Мой взгляд мечется по узкой улице. Из-за темноты невозможно разобрать, что же прячется за поворотом, стоит ли там солдат, поджидая меня. На фоне тусклых, блеклых, погруженных в темноту стен ярким пятном выделяется дом для утех. Он освещен свечами и стоит поодаль от остальных домов, с яркой красной полосой над дверями и выставленной на улицу цветочной вазой с благоухающими лилиями.

— Пожалуйста! Пожалуйста, успокойся, дай мне скрыться, — повторяю я, перебегая улицу поперек.

Дар пульсирует, обжигает внутренности, с кончиков пальцев срывается несколько едва заметных искр. От бега в ушах гудит. Моя рука заметно дрожит, а пальцы не слушаются, я едва обхватываю кольцо дверной ручки в форме ухмыляющейся мордочки лисы и тяну на себя. Вместе с громким звоном колокольчиков я вваливаюсь в помещение, тут же захлопнув за собой дверь.

В доме для утех пахнет сигаретным дымом, эфирными маслами, вином, воском множества свечей и еще чем-то странным до головокружения противным. На ярких стенах, погруженных в полумрак, отражены тени столиков, на которых возвышаются бокалы с тонкими ножками. Мутное стекло почти не сверкает, не играет огнями при свете свечи, а на скатерти виднеются пятна.

— Убирайся отсюда, отродье! — возмущенно брезгливо фыркает хозяйка моего прекрасного временного укрытия.

— Спрячьте меня, и у вас будет это! — достав их сумки увесистый мешочек с монетами я кручу им перед носом вульгарно одетой женщины.

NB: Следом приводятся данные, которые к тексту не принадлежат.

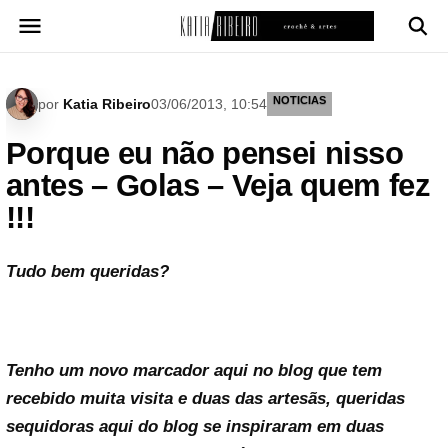
Pular
para
o
conteúdo
NOTICIAS
por
Katia Ribeiro
03/06/2013, 10:54
Porque eu não pensei nisso
antes – Golas – Veja quem fez
!!!
Tudo bem queridas?
Tenho um novo marcador aqui no blog que tem
recebido muita visita e duas das artesãs, queridas
sequidoras aqui do blog se inspiraram em duas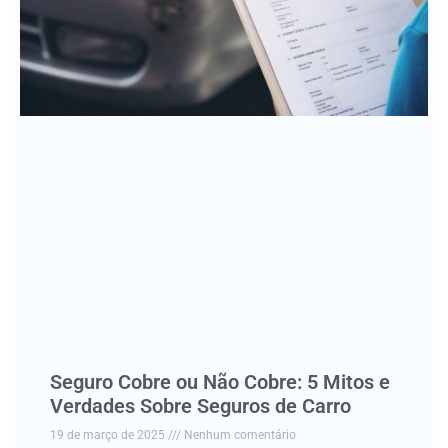
Seguro Cobre ou Não Cobre: 5 Mitos e
Verdades Sobre Seguros de Carro
19 de março de 2025
Nenhum comentário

Поднимаю его повыше, так чтобы она оценила, осмотрела со всех сторон, подсчитала выгоду. — Поможете и он ваш! — добавляю, чтобы жадность в глазах перевесила здравый смысл. — Сейчас здесь будет толпа мужчин, — сообщаю небольшой нюанс, когда вижу, как хозяйка подается вперед, делает пару шагов и протягивает руку.

Женщина останавливается, ее брови стремительно ползут вверх, а рот приоткрывается видимо для того, чтобы отказать. Не дожидаясь ее ответа, я подскакиваю, вкладываю в ухоженные руки с длинными немного изогнутыми ногтями монеты и сворачиваю за угол. Оттуда выглядываю, с опаской смотрю на двери, перевожу взгляд на хозяйку, которая одобрительно хмыкает, потянув завязки мешочка в разные стороны, и шепотом произношу:

— Послушайте, я девушка, мне стоит только умыться и переодеться. Более от вас не требуется ничего, только сжечь вот это, — мой палец указывает на поношенную одежду, а рука зацепляется за шапку, срывает ее с головы, открывая взору туго заплетенные волосы с множеством шпилек.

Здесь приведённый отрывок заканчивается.